Down syndrome, characterized by varying degrees of intellectual impairment and distinguishing facial features, as well as other internal maladies that often contribute to a shortened life expectancy, is caused by carrying three copies (trisomy) of chromosome 21 instead of two. While in the general population it affects one in every 600 babies born, the rate significantly increases to one in every 385 births for pregnant women who are 35, and the incidence continues to rise as a woman ages. Currently, about one in 10 women opt to undergo either amniocentesis or chorionic villus sampling — two invasive procedures that carry a one to two percent chance of miscarriage — in order to diagnose the ailment. But now, an experimental new blood test that screens for a gene mutation associated with Down syndrome eliminates the risk of miscarriage and can diagnose Down syndrome by the eleventh week of pregnancy.
Published in Nature Medicine, researchers from the Cyprus Institute of Neurology and Genetics in Nicosia sampled blood from pregnant women and mothers of Down syndrome and healthy babies, identifying with 100 percent accuracy 14 Down syndrome cases and 26 normal fetuses.

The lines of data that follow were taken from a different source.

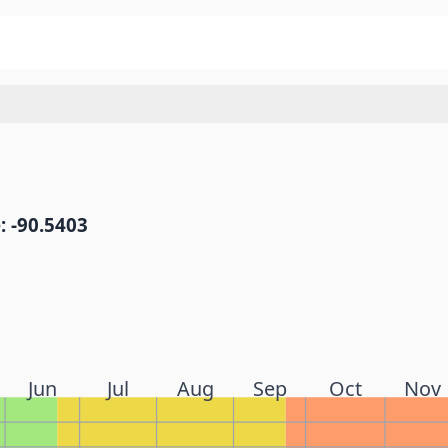
: -90.5403
Jun
Jul
Aug
Sep
Oct
Nov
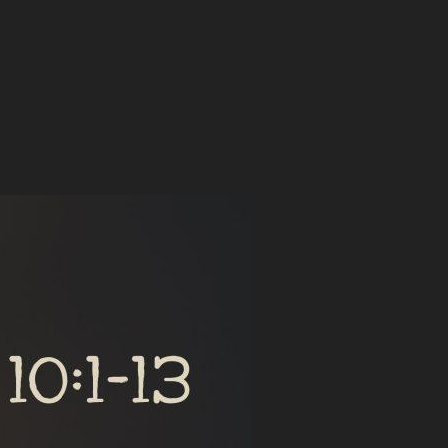
 IN A WORLD OF COMPETING BELIEFS”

“This is an important study because more and more women are having children at a later age when the risk of Down syndrome increases significantly,” notes ACSH staffer Jonathan Leaf.
Though intrigued by the results, ACSH's Dr. Gilbert Ross expresses his skepticism. “This very small study is a paradigm of a hypothesis-generating study. The new blood test appears to have a 100 percent predictive value, but I would like to see a larger study investigating the success rate of this diagnostic tool.”